When is it time to stop paying your kids' debts?
By Marianne Curphey
It seems we all know someone whose adult children are still living at home, "kidults" who still look to the Bank of Mum and Dad when it comes time to pay bills or make large purchases. While parents of these young adults may think they are simply helping their child get through the "rough years", they may be doing more harm than good.
According to September 2016 research from Sainsbury's Bank, parents in the UK expect to support their children until age 29. Between 2015 and 2016, UK parents took out nearly £2m in loans to support their adult children. Most of these loans were for weddings, but parents also covered education costs, cars and even household expenses.
When you pay off your grown child's debt, you likely are trying to make life more bearable for them. However, you aren't allowing them to experience debt or learn money management skills, says Becky Wright, founder of New Leaf Life Design life coaching and counselling.
"Parents can often shield children from the reality of their behaviour by constantly paying off [their children's] debts, and this sets up a pattern of behaviour that can become difficult to change over time," says Wright.
It can be hard for teens and young adults who are used to instant gratification to learn that, in the real world, you can only buy what you can afford, and your lifestyle must correlate with your income level, says Jane Cox, human behaviours specialist, coach and wealth psychology expert at New Levels, a life mentoring and coaching service.
education should start early
Wilma Allan, money coach and founder of The Money Midwife, believes it is important to educate children early about the connection between earning and spending, rather than waiting until you think they are "old enough".
Continue talking with them as they grow up. "As your child heads toward secondary education, it is helpful to discuss in detail the practical aspects of living on a budget and how to live within your means," says Philip Pearson, an independent financial adviser based in Southampton. "If you prepare your child for the financial world outside the family, then the risk of debt being created is substantially reduced."
(and how) to wean your kids off your money
Encourage your children to work while they are in college, but don't pressure them so much that their coursework suffers. Once they have finished university, encourage them to take more financial responsibility for themselves.
If you reduce your financial support gradually while they start to earn a regular wage, you can avoid cutting them off cold turkey and avoid being their financial crutch forever.

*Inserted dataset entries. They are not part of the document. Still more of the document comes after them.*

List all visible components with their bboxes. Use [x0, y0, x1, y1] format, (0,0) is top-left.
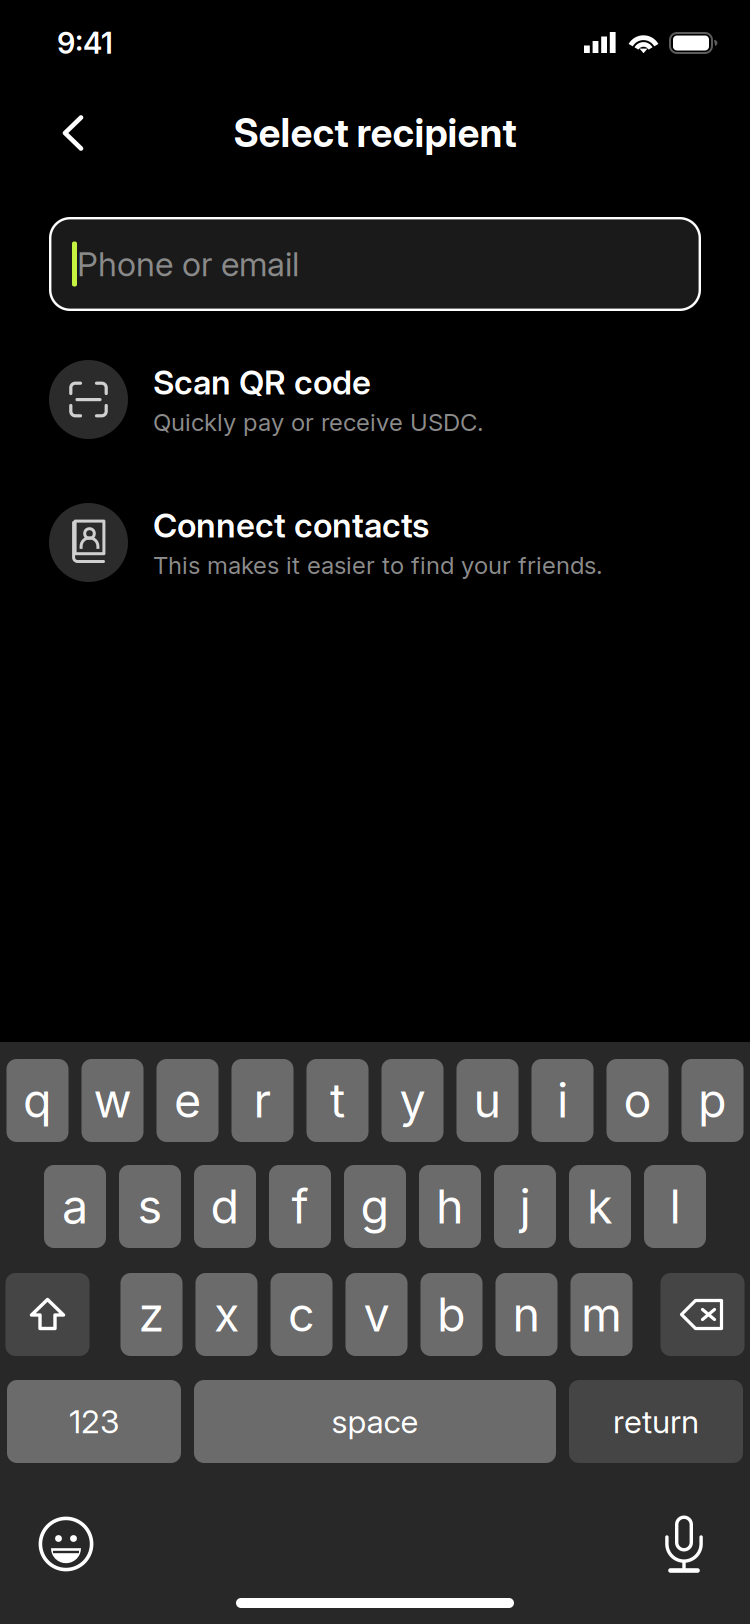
button[interactable]: c — [270, 1273, 332, 1356]
staticText: x — [214, 1286, 239, 1343]
button[interactable]: g — [344, 1165, 406, 1248]
staticText: d — [210, 1178, 240, 1235]
staticText: g — [360, 1178, 390, 1235]
staticText: s — [138, 1178, 162, 1235]
staticText: u — [474, 1072, 502, 1129]
button[interactable]: h — [419, 1165, 481, 1248]
button[interactable]: l — [644, 1165, 706, 1248]
staticText: 123 — [69, 1402, 119, 1441]
button[interactable]: z — [120, 1273, 182, 1356]
button[interactable]: d — [194, 1165, 256, 1248]
staticText: v — [364, 1286, 390, 1343]
button[interactable]: f — [269, 1165, 331, 1248]
staticText: Quickly pay or receive USDC. — [153, 408, 484, 437]
button[interactable]: Scan QR code — [0, 360, 750, 439]
staticText: n — [512, 1286, 540, 1343]
staticText: y — [400, 1072, 426, 1129]
staticText: q — [23, 1072, 52, 1129]
button[interactable]: s — [119, 1165, 181, 1248]
button[interactable]: a — [44, 1165, 106, 1248]
staticText: return — [613, 1402, 699, 1441]
staticText: o — [624, 1072, 652, 1129]
button[interactable]: m — [570, 1273, 632, 1356]
button[interactable]: Back — [44, 104, 102, 162]
staticText: j — [520, 1178, 530, 1235]
button[interactable]: y — [382, 1059, 444, 1142]
staticText: Scan QR code — [153, 362, 371, 403]
button[interactable]: w — [82, 1059, 144, 1142]
staticText: r — [254, 1072, 272, 1129]
button[interactable]: return — [569, 1380, 743, 1463]
button[interactable]: x — [196, 1273, 258, 1356]
staticText: p — [698, 1072, 727, 1129]
button[interactable]: Phone or email — [0, 217, 750, 311]
staticText: e — [174, 1072, 201, 1129]
staticText: t — [330, 1072, 345, 1129]
staticText: i — [557, 1072, 568, 1129]
staticText: z — [138, 1286, 164, 1343]
button[interactable]: Shift — [6, 1273, 90, 1356]
staticText: a — [62, 1178, 88, 1235]
staticText: space — [332, 1402, 418, 1441]
button[interactable]: k — [569, 1165, 631, 1248]
staticText: Connect contacts — [153, 505, 429, 546]
button[interactable]: Delete — [660, 1273, 744, 1356]
staticText: l — [670, 1178, 680, 1235]
button[interactable]: j — [494, 1165, 556, 1248]
staticText: m — [581, 1286, 622, 1343]
button[interactable]: space — [194, 1380, 556, 1463]
button[interactable]: o — [606, 1059, 668, 1142]
staticText: 9:41 — [57, 25, 113, 61]
staticText: Phone or email — [77, 244, 299, 284]
button[interactable]: 123 — [7, 1380, 181, 1463]
button[interactable]: u — [456, 1059, 518, 1142]
staticText: c — [288, 1286, 315, 1343]
button[interactable]: Emoji — [31, 1509, 101, 1579]
staticText: w — [94, 1072, 132, 1129]
button[interactable]: i — [532, 1059, 594, 1142]
button[interactable]: q — [6, 1059, 68, 1142]
staticText: Select recipient — [234, 110, 516, 156]
button[interactable]: p — [682, 1059, 744, 1142]
button[interactable]: t — [306, 1059, 368, 1142]
staticText: This makes it easier to find your friend… — [153, 551, 603, 580]
button[interactable]: Dictate — [649, 1509, 719, 1579]
button[interactable]: n — [496, 1273, 558, 1356]
staticText: b — [437, 1286, 466, 1343]
button[interactable]: v — [346, 1273, 408, 1356]
staticText: f — [292, 1178, 308, 1235]
button[interactable]: b — [420, 1273, 482, 1356]
staticText: h — [436, 1178, 464, 1235]
button[interactable]: r — [232, 1059, 294, 1142]
button[interactable]: Connect contacts — [0, 503, 750, 582]
staticText: k — [587, 1178, 613, 1235]
button[interactable]: e — [156, 1059, 218, 1142]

What do you do when they complain about not having enough? Try to sympathise rather than handing over a cheque or your credit card. If your young adult is distraught because he has to live in a small flat instead of a nicer home, share your stories from when times were tough. For instance, did you, too, have to use secondhand furniture? Explain that you know what he is going through and guide him on how to spend his money wisely.
It's also important to remind your child not to compare herself to others around her, even you. Remind her that she will not immediately be able to afford a lifestyle that someone else has worked years to sustain.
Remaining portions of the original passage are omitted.